Tuesday, October 6, 2009

I don't even know.....

It is going to sound sad and pathetic, it is going to sound like I am crying in my beer, it is going to sound like I need to just get over it, but sometimes you need to vent, sometimes you need to let it out, and sometimes you just need to admit to yourself the truth......So this is what it is going to be about tonight.

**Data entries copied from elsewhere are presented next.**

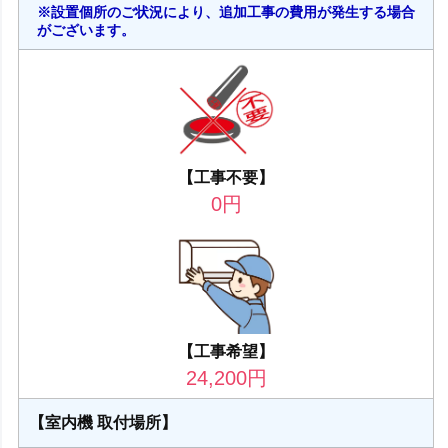
※設置個所のご状況により、追加工事の費用が発生する場合
がございます。
【工事不要】
0
円
【工事希望】
24,200
円
【室内機 取付場所】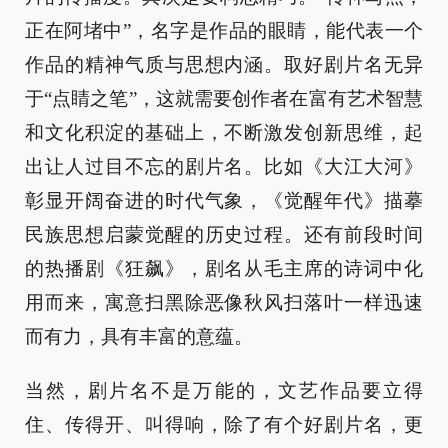
正在阿堵中”，名字是作品的眼睛，能代表一个
作品的精神气质与思想内涵。取好剧片名无异
于“点睛之笔”，这就需要创作者在富有艺术智慧
和文化积淀的基础上，不断激发创新思维，起
出让人过目不忘的剧片名。比如《大江大河》
彰显开阔奋进的时代气象，《觉醒年代》描摹
民族思想启蒙觉醒的历史过程。还有前段时间
的热播剧《狂飙》，剧名从毛主席的诗词中化
用而来，寓意扫黑除恶像秋风扫落叶一样迅速
而有力，具有丰富的意蕴。
当然，剧片名不是万能的，文艺作品要立得
住、传得开、叫得响，除了有个好剧片名，更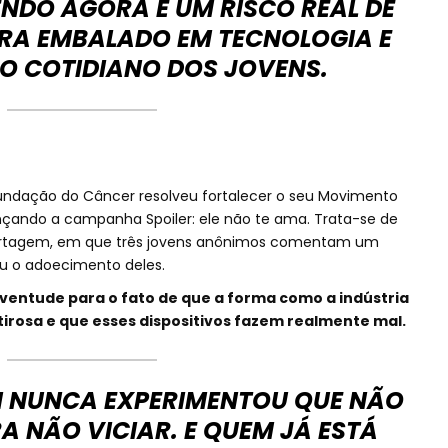
NDO AGORA É UM RISCO REAL DE
RA EMBALADO EM TECNOLOGIA E
O COTIDIANO DOS JOVENS.
undação do Câncer resolveu fortalecer o seu Movimento
nçando a campanha Spoiler: ele não te ama. Trata-se de
ortagem, em que três jovens anônimos comentam um
u o adoecimento deles.
uventude para o fato de que a forma como a indústria
irosa e que esses dispositivos fazem realmente mal.
M NUNCA EXPERIMENTOU QUE NÃO
A NÃO VICIAR. E QUEM JÁ ESTÁ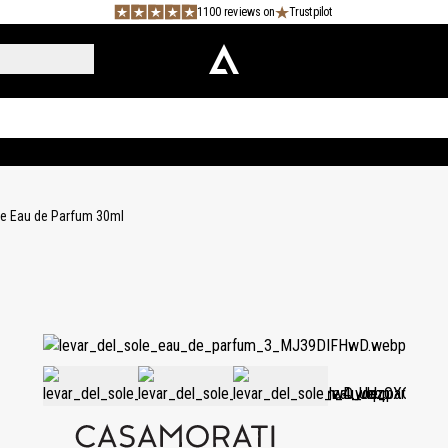
1100 reviews on
Trustpilot
le Eau de Parfum 30ml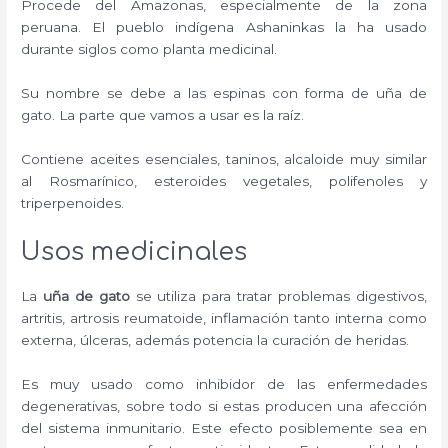
Procede del Amazonas, especialmente de la zona
peruana. El pueblo indígena Ashaninkas la ha usado
durante siglos como planta medicinal.
Su nombre se debe a las espinas con forma de uña de
gato. La parte que vamos a usar es la raíz.
Contiene aceites esenciales, taninos, alcaloide muy similar
al Rosmarínico, esteroides vegetales, polifenoles y
triperpenoides.
Usos medicinales
La
uña de gato
se utiliza para tratar problemas digestivos,
artritis, artrosis reumatoide, inflamación tanto interna como
externa, úlceras, además potencia la curación de heridas.
Es muy usado como inhibidor de las enfermedades
degenerativas, sobre todo si estas producen una afección
del sistema inmunitario. Este efecto posiblemente sea en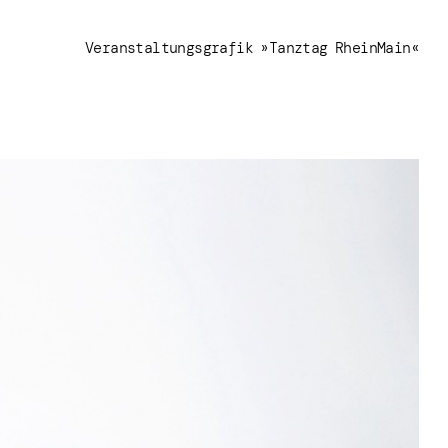
Veranstaltungsgrafik »Tanztag RheinMain«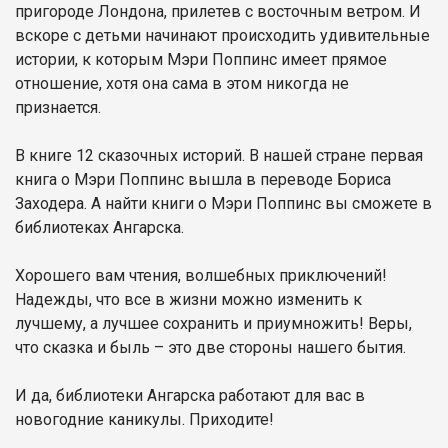
пригороде Лондона, прилетев с восточным ветром. И
вскоре с детьми начинают происходить удивительные
истории, к которым Мэри Поппинс имеет прямое
отношение, хотя она сама в этом никогда не
признается.
В книге 12 сказочных историй. В нашей стране первая
книга о Мэри Поппинс вышла в переводе Бориса
Заходера. А найти книги о Мэри Поппинс вы сможете в
библиотеках Ангарска.
Хорошего вам чтения, волшебных приключений!
Надежды, что все в жизни можно изменить к
лучшему, а лучшее сохранить и приумножить! Веры,
что сказка и быль – это две стороны нашего бытия.
И да, библиотеки Ангарска работают для вас в
новогодние каникулы. Приходите!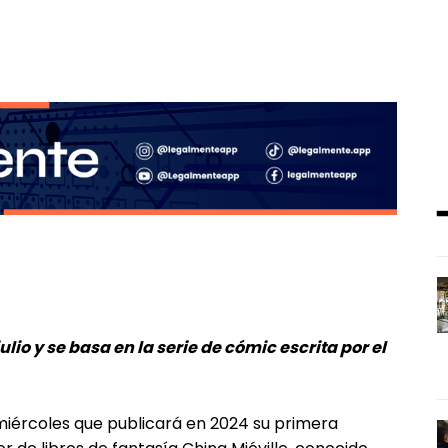
julio y se basa en la serie de cómic escrita por el
miércoles que publicará en 2024 su primera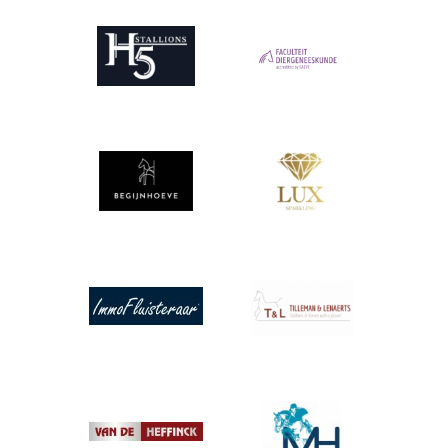
Afbeelding
Afbeelding
Afbeelding
Afbeelding
Afbeelding
Afbeelding
Afbeelding
Afbeelding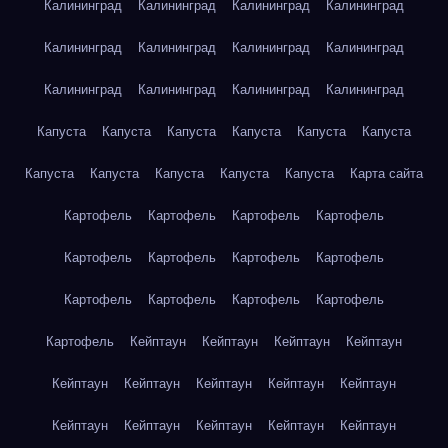
Калининград
Калининград
Калининград
Калининград
Калининград
Калининград
Калининград
Калининград
Калининград
Калининград
Калининград
Калининград
Капуста
Капуста
Капуста
Капуста
Капуста
Капуста
Капуста
Капуста
Капуста
Капуста
Капуста
Карта сайта
Картофель
Картофель
Картофель
Картофель
Картофель
Картофель
Картофель
Картофель
Картофель
Картофель
Картофель
Картофель
Картофель
Кейптаун
Кейптаун
Кейптаун
Кейптаун
Кейптаун
Кейптаун
Кейптаун
Кейптаун
Кейптаун
Кейптаун
Кейптаун
Кейптаун
Кейптаун
Кейптаун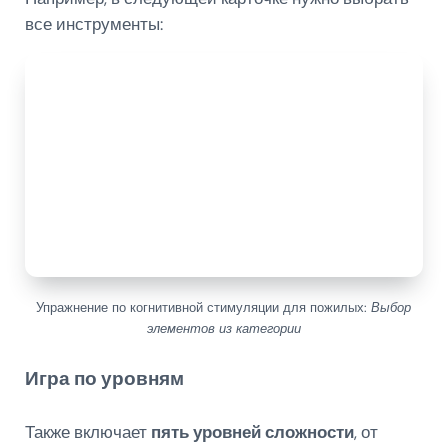
все инструменты:
Упражнение по когнитивной стимуляции для пожилых:
Выбор
элементов из категории
Игра по уровням
Также включает
пять уровней сложности
, от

I have one happy place....my daughter! I love her and being with her and looking at her happy face is my one and only happy. But for the rest.....I don't know what happy is.........I thought I had happy for 13 years, I really did, I believed that my life was happy and that I was in a happy relationship.....I was wrong. I didn't know (I am really that cliche) I didn't know that the person I was with didn't love me, I didn't know he wasn't happy. Was I blind? I communicated my feelings, I made sure he was happy, I paid attention to my relationship....so how did I miss it? So after all of that, I no longer know what happiness is........I don't know how to be happy with what I have and not questions everything about that happiness.....I want to be happy and just accept that I am happy and have great things in my life! Work is good, but I still question all of my decisions. I try to remind myself everyday to thrive in the good place where I am at, but noooooo, I have to be a pain in the ass on a continual basis (just ask anyone who works with me).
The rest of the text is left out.